Taking a firm position on the importance of readily-accessible hydration and a relaxed attitude to hideous tan lines, Wetsleeve finally solves the longstanding problem of mankind’s inability to drink from our own arms.
It’s a sleeve full of water.
But we know what you’re thinking: you’re thinking that you don’t want to drink water because water isn’t your hydration drink of choice.
Well, have no fear, because according to Wetsleeve’s creators, “you can fill the hydration reservoir with your hydration drink of choice” – unless your hydration drink of choice is hot Bovril, because they also specify no hot liquids.
Iced Bovril would be fine though, if that’s your thing. And you can also put the Bovril (or water)-filled reservoir in the fridge if you don’t have any ice.
Wetsleeve is said to be perfect for pretty much any activity and it’s entirely appropriate for us to write about it because they specifically mention cycling.
“Don’t lose speed or take your eyes off the road!” they say. “Easily stay hydrated on your bike without slowing down to reach for your bottle.”
Look, here’s someone using it while cycling.
And as it’s “the perfect new accessory for VR users and gamers” here’s someone using it while doing that sort of thing.

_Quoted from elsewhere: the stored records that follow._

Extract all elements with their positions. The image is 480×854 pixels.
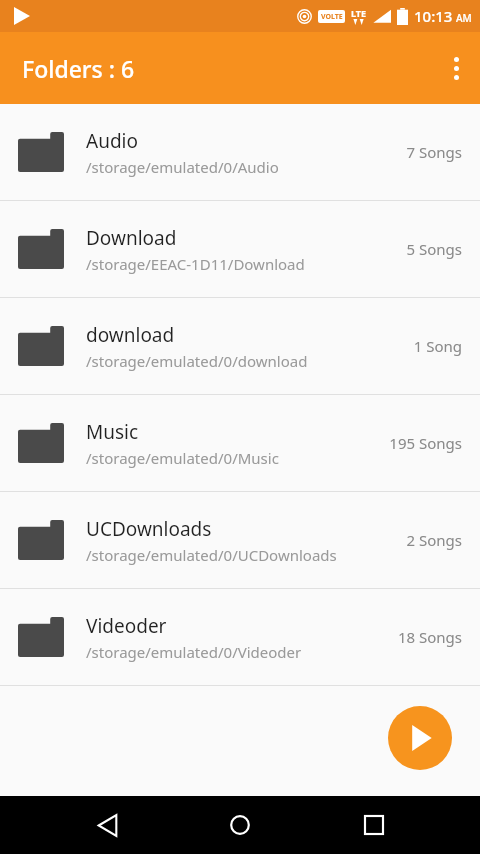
button[interactable]: Home [213, 798, 267, 852]
staticText: /storage/emulated/0/Music [86, 448, 279, 468]
staticText: LTE [351, 7, 367, 19]
staticText: /storage/emulated/0/UCDownloads [86, 545, 337, 565]
button[interactable]: Music [0, 395, 480, 491]
button[interactable]: Recents [347, 798, 401, 852]
button[interactable]: More options [432, 44, 480, 92]
staticText: 1 Song [413, 336, 462, 356]
button[interactable]: Audio [0, 104, 480, 200]
staticText: Audio [86, 128, 138, 154]
button[interactable]: Download [0, 201, 480, 297]
staticText: 5 Songs [406, 239, 462, 259]
staticText: 195 Songs [389, 433, 462, 453]
staticText: /storage/emulated/0/Audio [86, 157, 279, 177]
button[interactable]: Videoder [0, 589, 480, 685]
staticText: Folders : 6 [22, 53, 135, 84]
staticText: download [86, 322, 175, 348]
staticText: 2 Songs [406, 530, 462, 550]
staticText: 18 Songs [397, 627, 462, 647]
staticText: Music [86, 419, 139, 445]
button[interactable]: download [0, 298, 480, 394]
staticText: Videoder [86, 613, 167, 639]
staticText: Download [86, 225, 177, 251]
staticText: VOLTE [321, 12, 343, 22]
button[interactable]: Back [80, 798, 134, 852]
staticText: /storage/emulated/0/Videoder [86, 642, 302, 662]
staticText: UCDownloads [86, 516, 212, 542]
staticText: /storage/EEAC-1D11/Download [86, 254, 305, 274]
staticText: AM [456, 11, 472, 25]
button[interactable]: UCDownloads [0, 492, 480, 588]
staticText: 10:13 [414, 6, 453, 26]
staticText: /storage/emulated/0/download [86, 351, 308, 371]
staticText: 7 Songs [406, 142, 462, 162]
button[interactable]: Play [388, 706, 452, 770]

And here’s someone using it while swimming around trying to harpoon fish because swimming around with a spear is thirsty work.
… but hopefully not too thirsty. The claim that you’ll “never go dry with Wetsleeve” does rather hinge on your not trying to extract any more than 350ml through its soft silicone mouthpiece, because that’s its capacity.
The designers say that Wetsleeve was born out of necessity, because they needed “a seamless, convenient source of hydration that was hands-free and didn't weigh us down.”
It is unarguably light and convenient and it does indeed leave your hand free to move to the side of your face as you drink from your forearm.
The team behind it are looking to raise $25,000 via Kickstarter and have already mustered half of that with 57 days to go, so it looks like this could become an actual thing that people will be able to buy with actual money.
Retail price will be $50 (about £39) plus shipping.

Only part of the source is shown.